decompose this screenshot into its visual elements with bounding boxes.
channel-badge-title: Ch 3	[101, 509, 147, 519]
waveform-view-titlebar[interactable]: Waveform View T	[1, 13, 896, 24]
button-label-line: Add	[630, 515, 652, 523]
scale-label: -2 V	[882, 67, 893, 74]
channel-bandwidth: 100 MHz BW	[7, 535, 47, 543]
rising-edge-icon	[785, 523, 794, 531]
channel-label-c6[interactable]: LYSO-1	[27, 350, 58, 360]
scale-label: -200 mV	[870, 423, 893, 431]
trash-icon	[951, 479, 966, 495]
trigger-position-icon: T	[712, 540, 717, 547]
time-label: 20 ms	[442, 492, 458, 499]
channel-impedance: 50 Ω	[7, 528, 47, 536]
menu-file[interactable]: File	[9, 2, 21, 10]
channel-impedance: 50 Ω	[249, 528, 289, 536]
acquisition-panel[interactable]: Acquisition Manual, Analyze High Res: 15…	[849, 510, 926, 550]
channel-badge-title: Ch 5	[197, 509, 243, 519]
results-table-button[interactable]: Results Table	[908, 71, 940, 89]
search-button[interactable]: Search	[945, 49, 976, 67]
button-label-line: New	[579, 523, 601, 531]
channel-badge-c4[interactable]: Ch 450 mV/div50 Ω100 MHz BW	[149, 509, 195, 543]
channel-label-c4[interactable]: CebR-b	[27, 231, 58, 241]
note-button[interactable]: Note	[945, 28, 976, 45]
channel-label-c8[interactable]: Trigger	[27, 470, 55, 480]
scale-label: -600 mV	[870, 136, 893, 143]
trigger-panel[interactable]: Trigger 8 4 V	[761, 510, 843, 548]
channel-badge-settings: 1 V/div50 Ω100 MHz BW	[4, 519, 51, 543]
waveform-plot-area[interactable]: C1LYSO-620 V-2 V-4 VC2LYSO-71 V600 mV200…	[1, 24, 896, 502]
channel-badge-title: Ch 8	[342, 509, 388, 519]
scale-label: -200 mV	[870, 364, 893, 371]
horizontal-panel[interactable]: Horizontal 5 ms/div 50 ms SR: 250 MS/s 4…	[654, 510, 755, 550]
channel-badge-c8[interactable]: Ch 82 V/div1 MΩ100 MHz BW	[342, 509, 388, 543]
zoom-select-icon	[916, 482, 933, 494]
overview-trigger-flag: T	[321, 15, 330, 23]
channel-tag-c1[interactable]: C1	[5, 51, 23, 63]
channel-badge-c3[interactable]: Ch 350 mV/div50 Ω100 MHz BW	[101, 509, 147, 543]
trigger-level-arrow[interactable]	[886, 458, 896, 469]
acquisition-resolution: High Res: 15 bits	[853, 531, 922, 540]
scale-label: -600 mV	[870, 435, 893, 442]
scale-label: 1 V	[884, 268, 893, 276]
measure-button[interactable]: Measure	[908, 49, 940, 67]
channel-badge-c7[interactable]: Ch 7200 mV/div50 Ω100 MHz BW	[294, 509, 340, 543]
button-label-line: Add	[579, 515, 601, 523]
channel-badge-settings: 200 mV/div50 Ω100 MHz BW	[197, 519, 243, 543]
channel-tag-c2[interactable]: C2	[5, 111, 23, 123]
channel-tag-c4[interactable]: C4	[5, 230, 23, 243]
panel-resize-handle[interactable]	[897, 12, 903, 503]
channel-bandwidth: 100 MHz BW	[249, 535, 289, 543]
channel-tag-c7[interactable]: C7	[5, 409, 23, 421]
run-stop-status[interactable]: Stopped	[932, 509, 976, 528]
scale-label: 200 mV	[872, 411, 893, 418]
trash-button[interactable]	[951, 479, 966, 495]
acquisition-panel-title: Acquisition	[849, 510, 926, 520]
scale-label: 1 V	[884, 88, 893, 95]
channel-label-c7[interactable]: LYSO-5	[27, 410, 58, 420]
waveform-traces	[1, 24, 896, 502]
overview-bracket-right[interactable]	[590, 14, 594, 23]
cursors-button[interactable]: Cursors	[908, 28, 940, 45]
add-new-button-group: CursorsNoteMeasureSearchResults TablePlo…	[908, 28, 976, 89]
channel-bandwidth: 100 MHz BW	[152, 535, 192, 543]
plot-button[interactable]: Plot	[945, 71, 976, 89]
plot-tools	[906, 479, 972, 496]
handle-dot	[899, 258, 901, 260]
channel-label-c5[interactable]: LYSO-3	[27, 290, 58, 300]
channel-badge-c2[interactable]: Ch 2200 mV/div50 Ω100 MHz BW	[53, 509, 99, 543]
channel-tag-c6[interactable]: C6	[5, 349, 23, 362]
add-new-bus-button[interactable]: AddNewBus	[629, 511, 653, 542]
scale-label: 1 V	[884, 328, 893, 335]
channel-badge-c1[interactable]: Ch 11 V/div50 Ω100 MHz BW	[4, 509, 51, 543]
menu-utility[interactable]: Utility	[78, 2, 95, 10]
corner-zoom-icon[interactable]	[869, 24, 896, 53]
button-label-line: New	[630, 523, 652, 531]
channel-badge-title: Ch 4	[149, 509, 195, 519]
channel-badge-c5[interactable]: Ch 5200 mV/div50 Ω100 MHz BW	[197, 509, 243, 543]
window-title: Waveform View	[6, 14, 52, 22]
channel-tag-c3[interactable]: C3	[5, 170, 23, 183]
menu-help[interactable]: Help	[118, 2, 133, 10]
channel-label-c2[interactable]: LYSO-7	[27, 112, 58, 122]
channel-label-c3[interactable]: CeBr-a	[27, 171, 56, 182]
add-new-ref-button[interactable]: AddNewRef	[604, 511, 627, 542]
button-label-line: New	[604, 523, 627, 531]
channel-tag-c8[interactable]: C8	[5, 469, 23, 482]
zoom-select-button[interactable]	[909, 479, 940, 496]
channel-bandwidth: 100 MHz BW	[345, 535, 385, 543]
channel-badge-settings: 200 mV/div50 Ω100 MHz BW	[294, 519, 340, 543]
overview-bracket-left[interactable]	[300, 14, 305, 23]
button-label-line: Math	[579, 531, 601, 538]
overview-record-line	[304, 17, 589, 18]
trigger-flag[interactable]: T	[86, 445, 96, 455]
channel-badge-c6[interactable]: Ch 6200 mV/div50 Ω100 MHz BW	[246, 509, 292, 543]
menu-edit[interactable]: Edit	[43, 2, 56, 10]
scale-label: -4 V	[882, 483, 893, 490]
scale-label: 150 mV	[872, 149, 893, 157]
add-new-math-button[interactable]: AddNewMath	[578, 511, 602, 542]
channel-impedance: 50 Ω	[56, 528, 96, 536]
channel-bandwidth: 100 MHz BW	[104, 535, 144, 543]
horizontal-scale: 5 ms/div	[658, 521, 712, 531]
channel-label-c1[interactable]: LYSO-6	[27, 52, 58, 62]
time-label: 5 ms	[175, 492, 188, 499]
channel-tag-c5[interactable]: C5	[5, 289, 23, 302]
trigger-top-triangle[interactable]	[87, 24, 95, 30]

▸ **Task goal**: Each line above that includes the word "impedance" is to be copied.

▸ **Output for this exercise**:
channel-impedance: 50 Ω	[7, 528, 47, 536]
channel-impedance: 50 Ω	[249, 528, 289, 536]
channel-impedance: 50 Ω	[56, 528, 96, 536]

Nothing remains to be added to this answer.